Yet this morning I heard some very bad and sad news. I don't speak for all of Rorschach when I say this but someone who I think viewed the world in a similar way that we do passed away yesterday, Kurt Vonnegut.
When I got out of college I took a substitute teaching job at my old high school. Right next to the school was the public library. Once a week I would wander over to the library during my lunch break and check out two books. The closest shelf to the entrance to the library was the Fiction Shelf V. Vonnegut was right at eye level, so my discovery of him was as much an act of laziness as it was intellectual curiosity.
I had never read Vonnegut when I was in school and decided that I should at least try reading Slaughter House Five. This book opened my eyes to the potentials of story-telling. As the story moved back and forth along the continuum of one man's life, as extra-terrestrials and the fire bombing of Dressden began to fill my minds eye, I began to realize that Science Fiction and Literature were not mutually exclusive. That social commentary and deal with your own demons were not something that needed to be seperated but all of it spoke to univeral truths that exist within all of us.
I couldn't get enough. Next came Breakfast of Champions, Player Piano, Cat's Cradle and Slapstick. By the end of the year I had read all of his books and all of the short stories. My mind was filled with images of super evolved humans who had survived the end of the world, former American Spies who were exciles in their own country, and Ice 9. I had found a writer whose liberal leanings and moral view of the world echoed my own.
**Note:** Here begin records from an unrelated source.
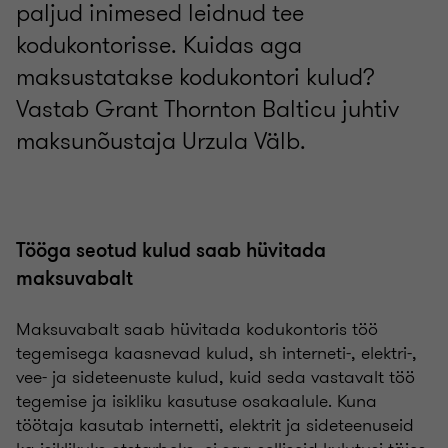
paljud inimesed leidnud tee
kodukontorisse. Kuidas aga
maksustatakse kodukontori kulud?
Vastab Grant Thornton Balticu juhtiv
maksunõustaja Urzula Välb.
Tööga seotud kulud saab hüvitada
maksuvabalt
Maksuvabalt saab hüvitada kodukontoris töö
tegemisega kaasnevad kulud, sh interneti-, elektri-,
vee- ja sideteenuste kulud, kuid seda vastavalt töö
tegemise ja isikliku kasutuse osakaalule. Kuna
töötaja kasutab internetti, elektrit ja sideteenuseid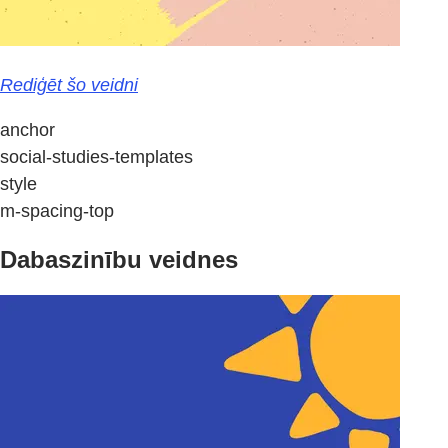
Rediģēt šo veidni
anchor
social-studies-templates
style
m-spacing-top
Dabaszinību veidnes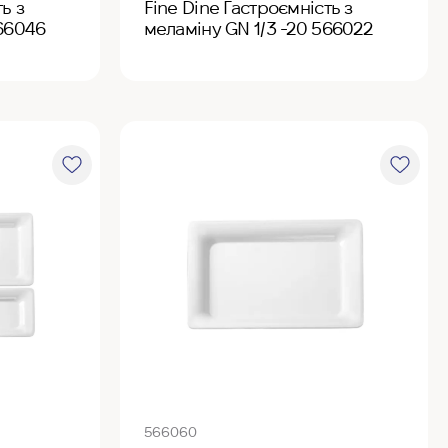
ь з
Fine Dine Гастроємність з
566046
меламіну GN 1/3 -20 566022
566060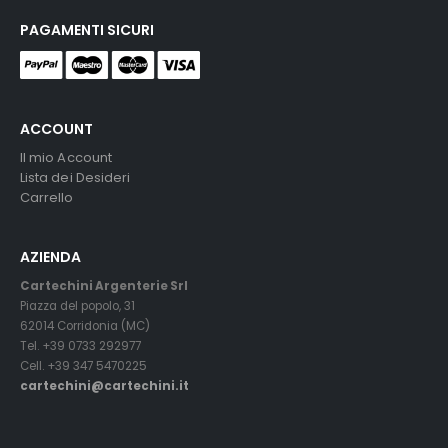
PAGAMENTI SICURI
ACCOUNT
Il mio Account
Lista dei Desideri
Carrello
AZIENDA
Cartechini Argenterie Srl
Piazza del popolo, 31
62014 Corridonia (MC)
Tel. +39 0733 292977
Cell. +39 347 5470225
cartechini@cartechini.it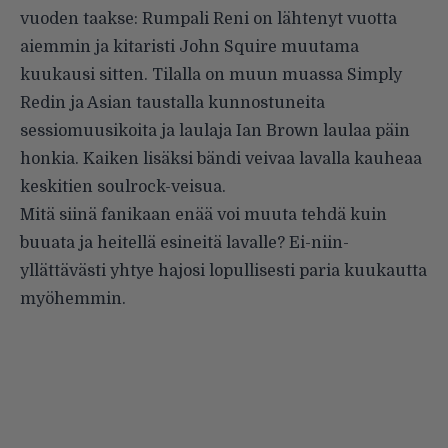
vuoden taakse: Rumpali Reni on lähtenyt vuotta
aiemmin ja kitaristi John Squire muutama
kuukausi sitten. Tilalla on muun muassa Simply
Redin ja Asian taustalla kunnostuneita
sessiomuusikoita ja laulaja Ian Brown laulaa päin
honkia. Kaiken lisäksi bändi veivaa lavalla kauheaa
keskitien soulrock-veisua.
Mitä siinä fanikaan enää voi muuta tehdä kuin
buuata ja heitellä esineitä lavalle? Ei-niin-
yllättävästi yhtye hajosi lopullisesti paria kuukautta
myöhemmin.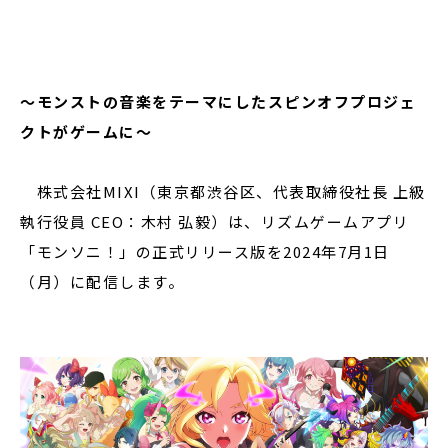
閉じる
～モンストの音楽をテーマにしたスピンオフプロジェ
クトがゲームに～
株式会社MIXI（東京都渋谷区、代表取締役社長 上級
執行役員 CEO：木村 弘毅）は、リズムゲームアプリ
「モンソニ！」の正式リリース版を2024年7月1日
（月）に配信します。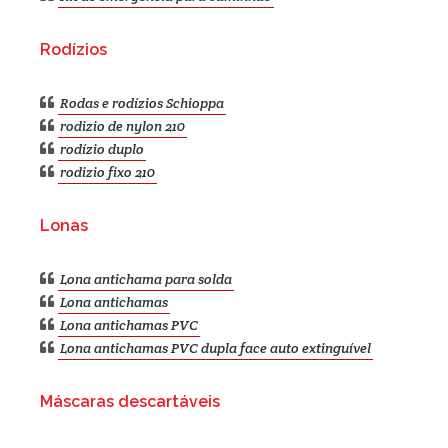
Rodízios
Rodas e rodízios Schioppa
rodizio de nylon 210
rodízio duplo
rodizio fixo 210
Lonas
Lona antichama para solda
Lona antichamas
Lona antichamas PVC
Lona antichamas PVC dupla face auto extinguível
Máscaras descartáveis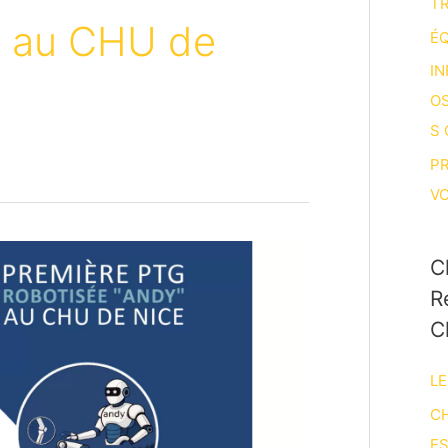
T
 au CHU de
ÉQ
IN
O
S
P
V
C
R
C
LE
CH
E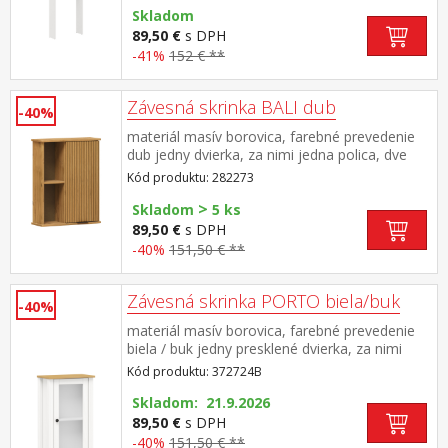
Skladom
89,50 €
s DPH
-41%
152 € **
Závesná skrinka BALI dub
-40%
materiál masív borovica, farebné prevedenie
dub jedny dvierka, za nimi jedna polica, dve
niky maximálne nosnosti uvedené v návode na
Kód produktu: 282273
montáž súčasť zostavy BALI
>
Skladom
5 ks
89,50 €
s DPH
-40%
151,50 € **
Závesná skrinka PORTO biela/buk
-40%
materiál masív borovica, farebné prevedenie
biela / buk jedny presklené dvierka, za nimi
jedna polica maximálne nosnosti uvedené v
Kód produktu: 372724B
návode na montáž súčasť zostavy PORTO
biela/buk
Skladom: 21.9.2026
89,50 €
s DPH
-40%
151,50 € **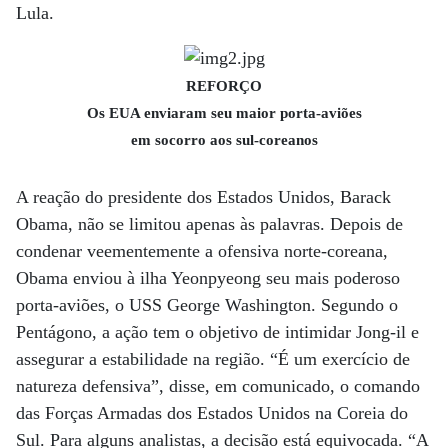
Lula.
REFORÇO
Os EUA enviaram seu maior porta-aviões
em socorro aos sul-coreanos
A reação do presidente dos Estados Unidos, Barack
Obama, não se limitou apenas às palavras. Depois de
condenar veementemente a ofensiva norte-coreana,
Obama enviou à ilha Yeonpyeong seu mais poderoso
porta-aviões, o USS George Washington. Segundo o
Pentágono, a ação tem o objetivo de intimidar Jong-il e
assegurar a estabilidade na região. “É um exercício de
natureza defensiva”, disse, em comunicado, o comando
das Forças Armadas dos Estados Unidos na Coreia do
Sul. Para alguns analistas, a decisão está equivocada. “A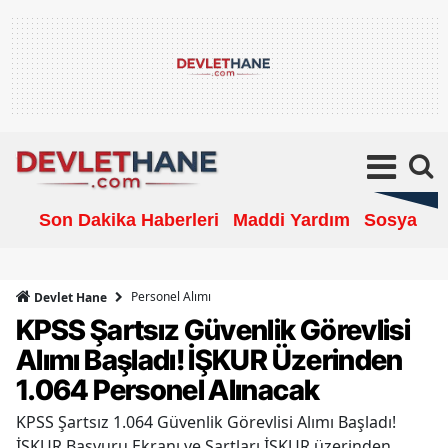
Son Dakika Haberleri
Maddi Yardım
Sosyal Ya
Personel Alımı
Devlet Hane
KPSS Şartsız Güvenlik Görevlisi
Alımı Başladı! İŞKUR Üzerinden
1.064 Personel Alınacak
KPSS Şartsız 1.064 Güvenlik Görevlisi Alımı Başladı!
İŞKUR Başvuru Ekranı ve Şartları İŞKUR üzerinden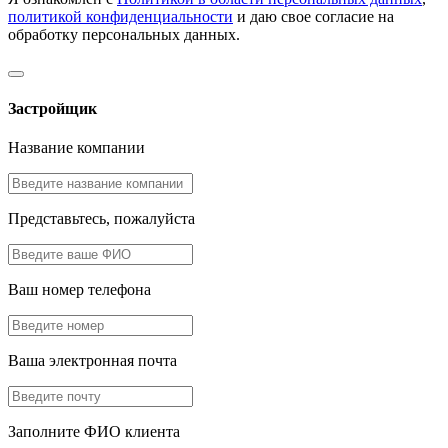
политикой конфиденциальности
и даю свое согласие на
обработку персональных данных.
Застройщик
Название компании
Представьтесь, пожалуйста
Ваш номер телефона
Ваша электронная почта
Заполните ФИО клиента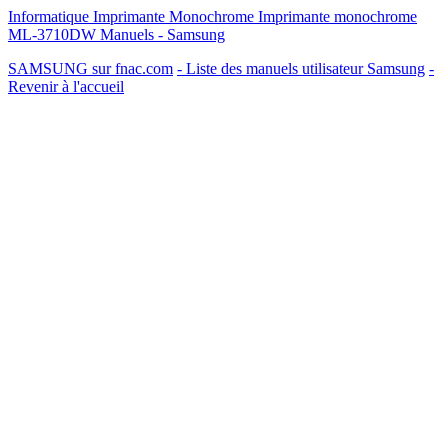
Informatique Imprimante Monochrome Imprimante monochrome
ML-3710DW Manuels - Samsung
SAMSUNG sur fnac.com
- Liste des manuels utilisateur Samsung
-
Revenir à l'accueil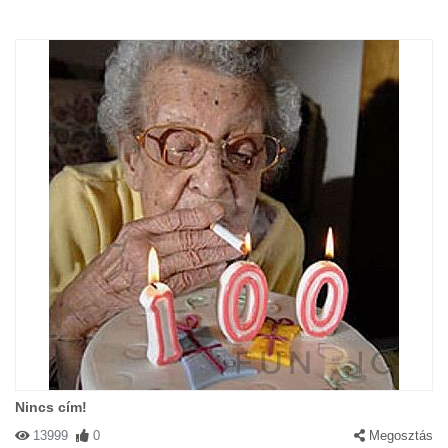
Nincs cím!
13999
0
Megosztás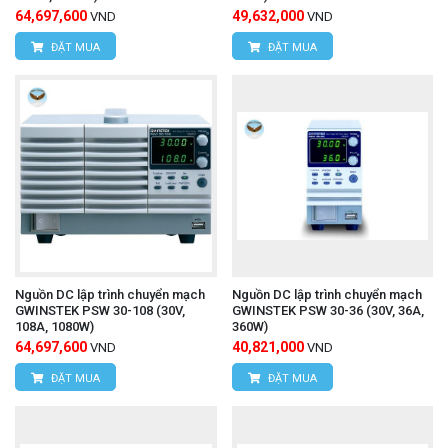
64,697,600
49,632,000
VND
VND
ĐẶT MUA
ĐẶT MUA
Nguồn DC lập trình chuyển mạch
Nguồn DC lập trình chuyển mạch
GWINSTEK PSW 30-108 (30V,
GWINSTEK PSW 30-36 (30V, 36A,
108A, 1080W)
360W)
64,697,600
40,821,000
VND
VND
ĐẶT MUA
ĐẶT MUA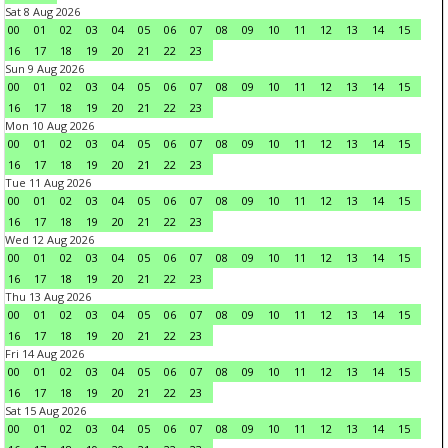
Sat 8 Aug 2026
00
01
02
03
04
05
06
07
08
09
10
11
12
13
14
15
16
17
18
19
20
21
22
23
Sun 9 Aug 2026
00
01
02
03
04
05
06
07
08
09
10
11
12
13
14
15
16
17
18
19
20
21
22
23
Mon 10 Aug 2026
00
01
02
03
04
05
06
07
08
09
10
11
12
13
14
15
16
17
18
19
20
21
22
23
Tue 11 Aug 2026
00
01
02
03
04
05
06
07
08
09
10
11
12
13
14
15
16
17
18
19
20
21
22
23
Wed 12 Aug 2026
00
01
02
03
04
05
06
07
08
09
10
11
12
13
14
15
16
17
18
19
20
21
22
23
Thu 13 Aug 2026
00
01
02
03
04
05
06
07
08
09
10
11
12
13
14
15
16
17
18
19
20
21
22
23
Fri 14 Aug 2026
00
01
02
03
04
05
06
07
08
09
10
11
12
13
14
15
16
17
18
19
20
21
22
23
Sat 15 Aug 2026
00
01
02
03
04
05
06
07
08
09
10
11
12
13
14
15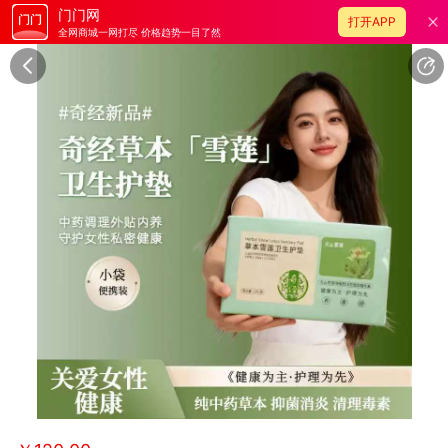
门门网
打开APP
全网商城一网打尽 价格趋势一目了然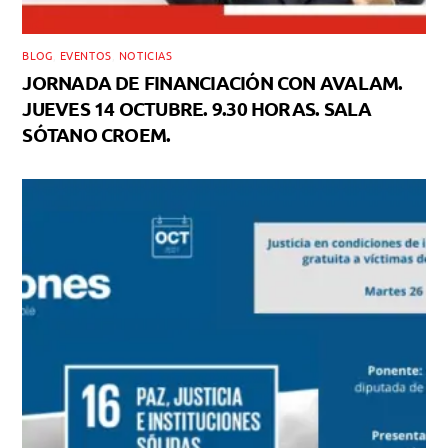
BLOG
,
EVENTOS
,
NOTICIAS
JORNADA DE FINANCIACIÓN CON AVALAM.
JUEVES 14 OCTUBRE. 9.30 HORAS. SALA
SÓTANO CROEM.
I had found my literary hero.
When I found my home, here at Rorschach, the thing that inspired me most about the work we do is the very real and solid connection to the work of Vonnegut that exists in much of our work. Our willingness to produce writers who don't play by the strictest of narritive rules. Writers who play fast and loose with the continuum of time and space (Come and see References . . . and you'll see what I mean). Who are willing to break your heart and make you laugh at the same time.
I mourn the passing of a great writer and I leave you with the three morals of my favorite Vonnegut novel, Mother Night. "We are what we pretend to be, so we must be careful about what we pretend to be." Another is "Make love when you can. It's good for you." Yet another is "When you're dead, you're dead."
Goodbye Kilgore Trout!
3 comments:
I am humbled to admit I have never read any Vonnegut. Yet I have had a favorite Vonnegut quote since someone posted it on the door of their dorm room in college.
“Hello, babies. Welcome to earth. It’s hot in the summer and cold in the winter. It’s round and wet and crowded. At the outside, babies, you have about a hundred years here. There’s only one rule that I know of–
God damn it, babies, you’ve got to be kind. “
"I am humbled to admit I have never read any Vonnegut."
That there are things of surpassing beauty in this world that you've yet to experience is nothing to be ashamed of.
If I might suggest that you start with the obvious and discover all of rest. Slaughter House 5 will be the classic, but the warmness in my heart for Cat's Cradle and Mother Night will burn bright forever.
Who is more to be pitied, a writer bound and gagged by policemen or one living in perfect freedom who has nothing more to say?